13 Replies Latest reply: May 29, 2013 3:55 AM by Oracle,CindyZeng RSS

    Stress-testing CDB as used by RPM causes a crash

    982876
      Hi,

      I've run across a problem with RPM (as shipped with el6, appliest to Fedora and GIT tip as well), that's easily reproduced by repeatedly installing a package while repeatedly listing the list of installed packages. I was able to craft a minimal reproducer with rpmdb as small as a single package.

      While tracking down the problem, I've attempted to mimic RPM's use of Berkeley DB, and the standalone reproducer exhibits the problem as well.

      The crash reproducer code is available here:
      http://v3.sk/~lkundrak/bdb-crash/

      Run it as follows:
      $ make test
      cc -g -c -o reader.o -DREADERS test.c
      cc -ldb -lpthread reader.o -o reader
      cc -g -c -o writer.o -DWRITER test.c
      cc -ldb -lpthread writer.o -o writer
      sh test.sh
      Fri Jan 4 09:30:35 CET 2013
      Thread/process 29738/3078265648 failed: Thread died in Berkeley DB library
      test.c:46: DB_RUNRECOVERY: Fatal error, run database recoveryWriter died
      test.sh: line 14: 29722 Terminated ( while ./reader; do
      :;
      done; echo 'Reader died'; kill $ONE )
      Fri Jan 4 09:30:36 CET 2013
      $

      I'm wondering if this could be a problem in Berkeley DB, or the way RPM uses CDB.
      Any help will be much appreciated!

      Thanks,
      Lubo
        • 1. Re: Stress-testing CDB as used by RPM causes a crash
          656853
          Hi Lubo,

          Could you please let us know what BDB version are you using?
          Thread/process 29738/3078265648 failed: Thread died in Berkeley DB library
          For failchk, you will need to specify pid/tid in DB_ENV->set_thread_id() and check them in DB_ENV->set_isalive(). Please refer to http://docs.oracle.com/cd/E17076_01/html/api_reference/C/envset_thread_id.html and http://docs.oracle.com/cd/E17076_01/html/api_reference/C/envset_isalive.html.
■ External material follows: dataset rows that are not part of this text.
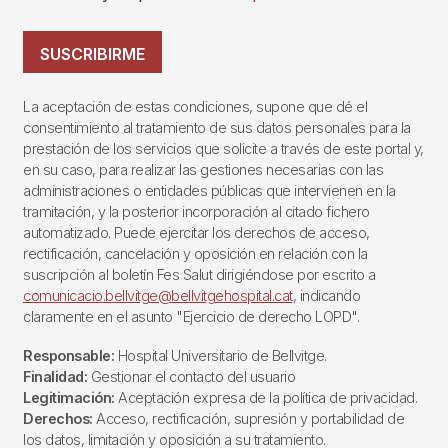
SUSCRIBIRME
La aceptación de estas condiciones, supone que dé el
consentimiento al tratamiento de sus datos personales para la
prestación de los servicios que solicite a través de este portal y,
en su caso, para realizar las gestiones necesarias con las
administraciones o entidades públicas que intervienen en la
tramitación, y la posterior incorporación al citado fichero
automatizado. Puede ejercitar los derechos de acceso,
rectificación, cancelación y oposición en relación con la
suscripción al boletín Fes Salut dirigiéndose por escrito a
comunicacio.bellvitge@bellvitgehospital.cat
, indicando
claramente en el asunto "Ejercicio de derecho LOPD".
Responsable:
Hospital Universitario de Bellvitge.
Finalidad:
Gestionar el contacto del usuario
Legitimación:
Aceptación expresa de la política de privacidad.
Derechos:
Acceso, rectificación, supresión y portabilidad de
los datos, limitación y oposición a su tratamiento.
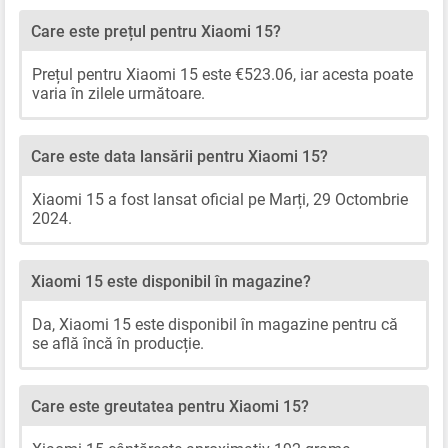
Care este prețul pentru Xiaomi 15?
Prețul pentru Xiaomi 15 este €523.06, iar acesta poate
varia în zilele următoare.
Care este data lansării pentru Xiaomi 15?
Xiaomi 15 a fost lansat oficial pe Marți, 29 Octombrie
2024.
Xiaomi 15 este disponibil în magazine?
Da, Xiaomi 15 este disponibil în magazine pentru că
se află încă în producție.
Care este greutatea pentru Xiaomi 15?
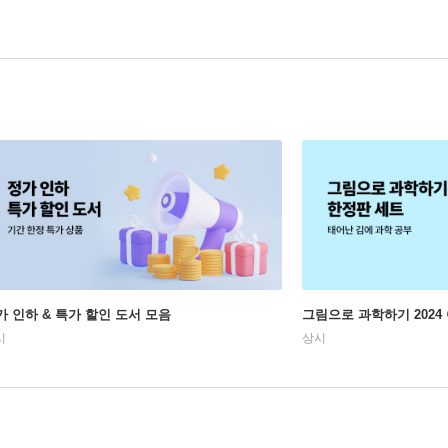
가 인하 & 특가 할인 도서 모음
그림으로 과학하기 2024
시
상시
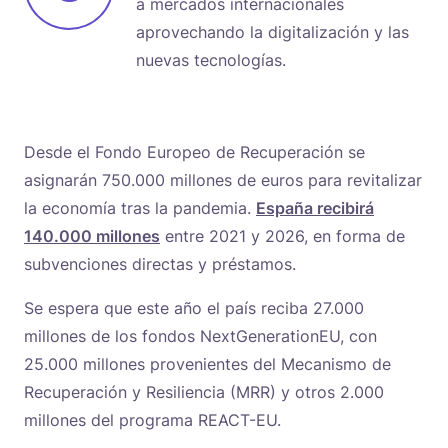
a mercados internacionales
aprovechando la digitalización y las
nuevas tecnologías.
Desde el Fondo Europeo de Recuperación se
asignarán 750.000 millones de euros para revitalizar
la economía tras la pandemia.
España recibirá
140.000 millones
entre 2021 y 2026, en forma de
subvenciones directas y préstamos.
Se espera que este año el país reciba 27.000
millones de los fondos NextGenerationEU, con
25.000 millones provenientes del Mecanismo de
Recuperación y Resiliencia (MRR) y otros 2.000
millones del programa REACT-EU.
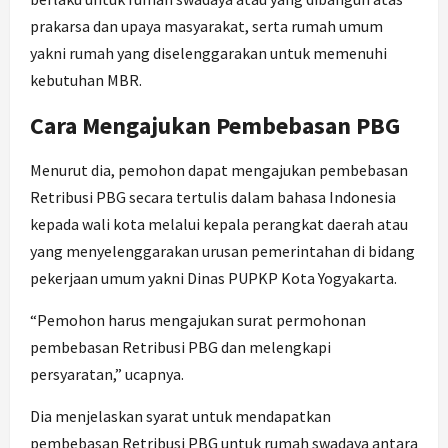
prakarsa dan upaya masyarakat, serta rumah umum
yakni rumah yang diselenggarakan untuk memenuhi
kebutuhan MBR.
Cara Mengajukan Pembebasan PBG
Menurut dia, pemohon dapat mengajukan pembebasan
Retribusi PBG secara tertulis dalam bahasa Indonesia
kepada wali kota melalui kepala perangkat daerah atau
yang menyelenggarakan urusan pemerintahan di bidang
pekerjaan umum yakni Dinas PUPKP Kota Yogyakarta.
“Pemohon harus mengajukan surat permohonan
pembebasan Retribusi PBG dan melengkapi
persyaratan,” ucapnya.
Dia menjelaskan syarat untuk mendapatkan
pembebasan Retribusi PBG untuk rumah swadaya antara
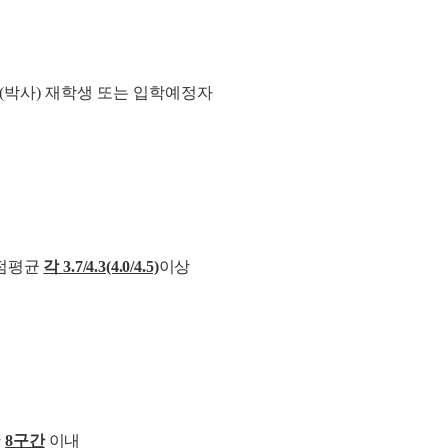
, (박사) 재학생 또는 입학예정자
점평균
각 3.7/4.3(4.0/4.5)
이상
간
8구간
이내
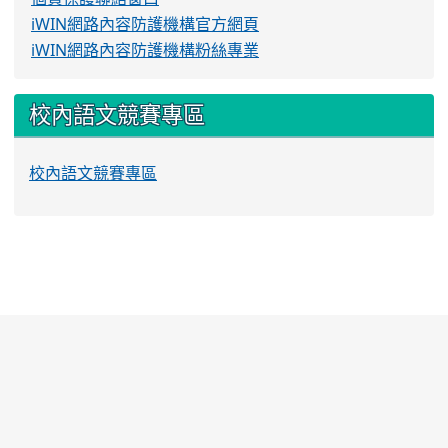
iWIN網路內容防護機構官方網頁
iWIN網路內容防護機構粉絲專業
校內語文競賽專區
校內語文競賽專區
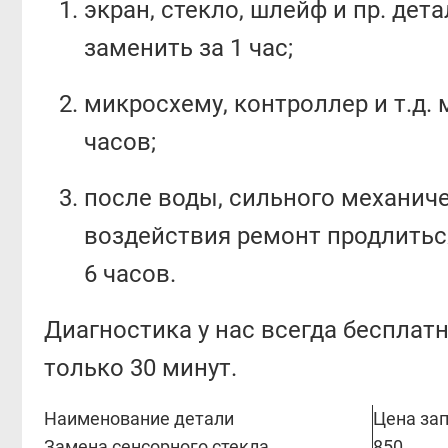
экран, стекло, шлейф и пр. де
заменить за 1 час;
микросхему, контроллер и т.д. 
часов;
после воды, сильного механич
воздействия ремонт продлитьс
6 часов.
Диагностика у нас всегда бесплат
только 30 минут.
Наименование детали
Цена зап
Замена сенсорного стекла
850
          Some docs about CDS and failchk:
          - http://docs.oracle.com/cd/E17076_01/html/api_reference/C/envfailchk.html;
          - http://docs.oracle.com/cd/E17076_02/html/programmer_reference/cam_app.html;
          - http://www.oracle.com/technetwork/products/berkeleydb/tutorial-berkeleydb-cds-090013.html

          Hope it helps!

          Regards,
          Emily Fu, Oracle Berkeley DB
          • 2. Re: Stress-testing CDB as used by RPM causes a crash
            982876
            Hi Emily,

            Thank you for your response!

            >
            Could you please let us know what BDB version are you using?
            I'm now using 4.3.29 (enterprise linux package db4-4.3.29-10.el5_5.2).
            I've also reproduced the issue with libdb-5.3.21-4.fc19 that ships with fedora devel.
            Thread/process 29738/3078265648 failed: Thread died in Berkeley DB library
            For failchk, you will need to specify pid/tid in DB_ENV->set_thread_id() and check them in DB_ENV->set_isalive(). Please refer to http://docs.oracle.com/cd/E17076_01/html/api_reference/C/envset_thread_id.html and http://docs.oracle.com/cd/E17076_01/html/api_reference/C/envset_isalive.html.
            I was indeed missing the thread_id callback (and so is RPM).
            Adding it (http://v3.sk/~lkundrak/bdb-crash/0001-Use-thread_id.patch) does not seem to fix the issue though -- Berkeley DB seems to use the actual PID with bogus TID if the callback is not specified, which works reasonably well as the application is single-threaded and is_alive callback only checks the PID.
            • 3. Re: Stress-testing CDB as used by RPM causes a crash
              userBDBDMS-Oracle
              Hi,

              What is the end goal that you are looking for? Are you looking to have you test pgm corrected so it works correctly, or are looking to figure what is possible incorrect in the RPM implementation? If for the RPM implementation, how is information going to be feed back to them.


              thanks
              mike
              • 4. Re: Stress-testing CDB as used by RPM causes a crash
                982876
                user651890 wrote:
                What is the end goal that you are looking for? Are you looking to have you test pgm corrected so it works correctly, or are looking to figure what is possible incorrect in the RPM implementation? If for the RPM implementation, how is information going to be feed back to them.
                Exactly.

                I guess I'll forward the fix to RPM in an usual way (GIT pull request).
                • 5. Re: Stress-testing CDB as used by RPM causes a crash
                  userBDBDMS-Oracle
                  This thread is a little unclear at the moment. Have the suggestions provided so far addressed the RPM implementation issue? I think GIT pull request is the best way to go to pass changes over to the RPM folks.

                  thanks
                  mike
                  • 6. Re: Stress-testing CDB as used by RPM causes a crash
                    982876
                    user651890 wrote:
                    This thread is a little unclear at the moment. Have the suggestions provided so far addressed the RPM implementation issue?
                    No.

                    I've applied the fixes (both to RPM and to the minimal reproducer) and it did not help.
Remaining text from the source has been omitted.